◆ **Exercise requirements**: Set down every entry exactly as it stands, omitting any picture.

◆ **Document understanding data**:

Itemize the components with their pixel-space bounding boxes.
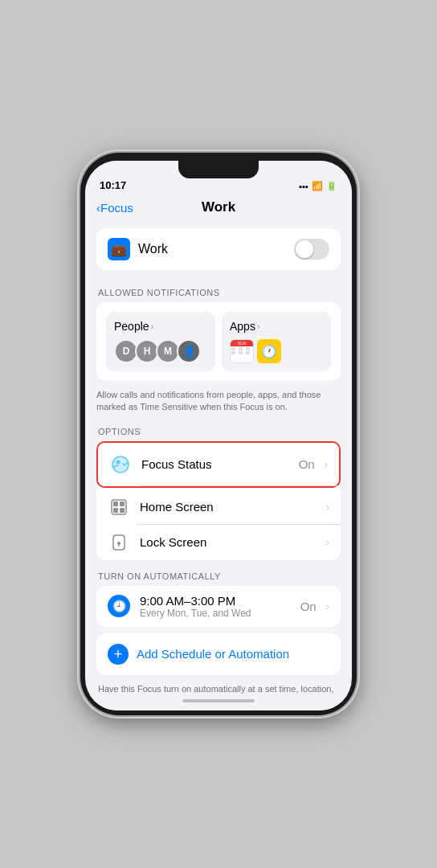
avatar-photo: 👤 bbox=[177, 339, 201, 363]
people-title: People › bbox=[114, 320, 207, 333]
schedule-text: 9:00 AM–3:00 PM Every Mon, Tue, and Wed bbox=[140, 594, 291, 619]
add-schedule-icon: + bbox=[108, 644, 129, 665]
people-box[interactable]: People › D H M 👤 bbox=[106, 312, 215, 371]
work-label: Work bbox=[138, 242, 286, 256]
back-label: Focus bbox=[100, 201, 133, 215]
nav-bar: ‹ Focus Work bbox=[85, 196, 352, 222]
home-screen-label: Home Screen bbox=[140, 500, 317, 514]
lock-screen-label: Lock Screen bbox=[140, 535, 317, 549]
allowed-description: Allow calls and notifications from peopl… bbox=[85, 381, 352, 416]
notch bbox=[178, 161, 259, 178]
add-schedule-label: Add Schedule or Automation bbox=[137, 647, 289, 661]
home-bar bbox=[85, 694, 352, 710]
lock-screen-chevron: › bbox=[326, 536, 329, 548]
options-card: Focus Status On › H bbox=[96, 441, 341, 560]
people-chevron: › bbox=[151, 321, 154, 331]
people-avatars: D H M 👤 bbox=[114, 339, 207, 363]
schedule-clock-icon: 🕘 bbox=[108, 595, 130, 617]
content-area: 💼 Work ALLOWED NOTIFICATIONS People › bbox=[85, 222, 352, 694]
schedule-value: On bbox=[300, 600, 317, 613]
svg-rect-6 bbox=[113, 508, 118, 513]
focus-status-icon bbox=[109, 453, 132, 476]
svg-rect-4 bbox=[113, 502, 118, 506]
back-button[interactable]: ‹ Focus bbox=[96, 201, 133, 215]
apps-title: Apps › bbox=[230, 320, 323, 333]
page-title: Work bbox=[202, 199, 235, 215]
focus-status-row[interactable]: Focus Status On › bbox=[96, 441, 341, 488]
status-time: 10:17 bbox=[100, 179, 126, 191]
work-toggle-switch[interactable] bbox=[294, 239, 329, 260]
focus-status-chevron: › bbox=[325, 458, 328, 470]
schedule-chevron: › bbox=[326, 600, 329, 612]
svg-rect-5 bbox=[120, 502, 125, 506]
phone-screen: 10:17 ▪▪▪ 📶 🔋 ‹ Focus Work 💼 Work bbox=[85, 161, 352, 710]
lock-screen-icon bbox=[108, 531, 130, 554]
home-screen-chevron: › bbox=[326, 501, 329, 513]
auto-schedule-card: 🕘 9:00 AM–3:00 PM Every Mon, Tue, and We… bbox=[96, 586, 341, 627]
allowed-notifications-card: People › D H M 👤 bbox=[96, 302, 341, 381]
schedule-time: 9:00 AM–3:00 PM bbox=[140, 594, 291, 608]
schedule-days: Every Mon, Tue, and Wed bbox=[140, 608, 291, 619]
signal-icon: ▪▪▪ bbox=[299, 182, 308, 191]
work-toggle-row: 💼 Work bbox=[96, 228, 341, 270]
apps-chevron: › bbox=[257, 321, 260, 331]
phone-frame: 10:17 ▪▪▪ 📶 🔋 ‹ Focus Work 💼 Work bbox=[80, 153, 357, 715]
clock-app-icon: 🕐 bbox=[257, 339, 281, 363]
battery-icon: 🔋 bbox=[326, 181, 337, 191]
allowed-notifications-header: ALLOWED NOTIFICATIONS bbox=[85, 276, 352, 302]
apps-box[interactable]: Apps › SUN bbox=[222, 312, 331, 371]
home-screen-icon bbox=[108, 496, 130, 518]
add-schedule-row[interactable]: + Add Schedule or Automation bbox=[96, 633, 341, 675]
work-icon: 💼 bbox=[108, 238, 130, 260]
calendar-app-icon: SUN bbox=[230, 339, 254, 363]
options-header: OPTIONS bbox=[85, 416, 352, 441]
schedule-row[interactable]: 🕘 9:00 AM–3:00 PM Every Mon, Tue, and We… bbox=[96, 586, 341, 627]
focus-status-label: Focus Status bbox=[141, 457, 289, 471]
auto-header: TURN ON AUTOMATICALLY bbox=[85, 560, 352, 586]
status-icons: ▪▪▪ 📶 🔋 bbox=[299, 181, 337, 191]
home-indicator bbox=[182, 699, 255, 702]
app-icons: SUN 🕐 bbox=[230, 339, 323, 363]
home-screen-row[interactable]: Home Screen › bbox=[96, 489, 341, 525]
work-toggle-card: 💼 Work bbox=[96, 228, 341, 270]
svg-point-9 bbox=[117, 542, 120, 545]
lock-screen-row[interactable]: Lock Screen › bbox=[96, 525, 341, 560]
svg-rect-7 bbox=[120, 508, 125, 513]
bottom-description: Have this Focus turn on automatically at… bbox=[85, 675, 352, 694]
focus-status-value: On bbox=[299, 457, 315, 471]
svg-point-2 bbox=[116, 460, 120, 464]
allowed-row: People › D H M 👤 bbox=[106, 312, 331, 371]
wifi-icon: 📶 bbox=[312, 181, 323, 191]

◆ **Output for this task**:
Itemize the components with their pixel-space bounding boxes.
avatar-photo: 👤 bbox=[177, 339, 201, 363]
people-title: People › bbox=[114, 320, 207, 333]
schedule-text: 9:00 AM–3:00 PM Every Mon, Tue, and Wed bbox=[140, 594, 291, 619]
add-schedule-icon: + bbox=[108, 644, 129, 665]
people-box[interactable]: People › D H M 👤 bbox=[106, 312, 215, 371]
work-label: Work bbox=[138, 242, 286, 256]
back-label: Focus bbox=[100, 201, 133, 215]
nav-bar: ‹ Focus Work bbox=[85, 196, 352, 222]
home-screen-label: Home Screen bbox=[140, 500, 317, 514]
lock-screen-label: Lock Screen bbox=[140, 535, 317, 549]
allowed-description: Allow calls and notifications from peopl… bbox=[85, 381, 352, 416]
notch bbox=[178, 161, 259, 178]
add-schedule-label: Add Schedule or Automation bbox=[137, 647, 289, 661]
home-bar bbox=[85, 694, 352, 710]
lock-screen-chevron: › bbox=[326, 536, 329, 548]
options-card: Focus Status On › H bbox=[96, 441, 341, 560]
people-chevron: › bbox=[151, 321, 154, 331]
people-avatars: D H M 👤 bbox=[114, 339, 207, 363]
schedule-clock-icon: 🕘 bbox=[108, 595, 130, 617]
content-area: 💼 Work ALLOWED NOTIFICATIONS People › bbox=[85, 222, 352, 694]
schedule-value: On bbox=[300, 600, 317, 613]
svg-rect-6 bbox=[113, 508, 118, 513]
focus-status-icon bbox=[109, 453, 132, 476]
svg-rect-4 bbox=[113, 502, 118, 506]
back-button[interactable]: ‹ Focus bbox=[96, 201, 133, 215]
apps-title: Apps › bbox=[230, 320, 323, 333]
page-title: Work bbox=[202, 199, 235, 215]
focus-status-row[interactable]: Focus Status On › bbox=[96, 441, 341, 488]
status-time: 10:17 bbox=[100, 179, 126, 191]
work-toggle-switch[interactable] bbox=[294, 239, 329, 260]
focus-status-chevron: › bbox=[325, 458, 328, 470]
schedule-chevron: › bbox=[326, 600, 329, 612]
svg-rect-5 bbox=[120, 502, 125, 506]
phone-screen: 10:17 ▪▪▪ 📶 🔋 ‹ Focus Work 💼 Work bbox=[85, 161, 352, 710]
lock-screen-icon bbox=[108, 531, 130, 554]
home-screen-chevron: › bbox=[326, 501, 329, 513]
auto-schedule-card: 🕘 9:00 AM–3:00 PM Every Mon, Tue, and We… bbox=[96, 586, 341, 627]
allowed-notifications-card: People › D H M 👤 bbox=[96, 302, 341, 381]
schedule-time: 9:00 AM–3:00 PM bbox=[140, 594, 291, 608]
schedule-days: Every Mon, Tue, and Wed bbox=[140, 608, 291, 619]
signal-icon: ▪▪▪ bbox=[299, 182, 308, 191]
work-toggle-row: 💼 Work bbox=[96, 228, 341, 270]
apps-chevron: › bbox=[257, 321, 260, 331]
phone-frame: 10:17 ▪▪▪ 📶 🔋 ‹ Focus Work 💼 Work bbox=[80, 153, 357, 715]
clock-app-icon: 🕐 bbox=[257, 339, 281, 363]
battery-icon: 🔋 bbox=[326, 181, 337, 191]
allowed-notifications-header: ALLOWED NOTIFICATIONS bbox=[85, 276, 352, 302]
apps-box[interactable]: Apps › SUN bbox=[222, 312, 331, 371]
home-screen-icon bbox=[108, 496, 130, 518]
add-schedule-row[interactable]: + Add Schedule or Automation bbox=[96, 633, 341, 675]
work-icon: 💼 bbox=[108, 238, 130, 260]
calendar-app-icon: SUN bbox=[230, 339, 254, 363]
options-header: OPTIONS bbox=[85, 416, 352, 441]
schedule-row[interactable]: 🕘 9:00 AM–3:00 PM Every Mon, Tue, and We… bbox=[96, 586, 341, 627]
focus-status-label: Focus Status bbox=[141, 457, 289, 471]
auto-header: TURN ON AUTOMATICALLY bbox=[85, 560, 352, 586]
status-icons: ▪▪▪ 📶 🔋 bbox=[299, 181, 337, 191]
home-indicator bbox=[182, 699, 255, 702]
app-icons: SUN 🕐 bbox=[230, 339, 323, 363]
home-screen-row[interactable]: Home Screen › bbox=[96, 489, 341, 525]
work-toggle-card: 💼 Work bbox=[96, 228, 341, 270]
svg-point-9 bbox=[117, 542, 120, 545]
lock-screen-row[interactable]: Lock Screen › bbox=[96, 525, 341, 560]
svg-rect-7 bbox=[120, 508, 125, 513]
bottom-description: Have this Focus turn on automatically at… bbox=[85, 675, 352, 694]
focus-status-value: On bbox=[299, 457, 315, 471]
svg-point-2 bbox=[116, 460, 120, 464]
allowed-row: People › D H M 👤 bbox=[106, 312, 331, 371]
wifi-icon: 📶 bbox=[312, 181, 323, 191]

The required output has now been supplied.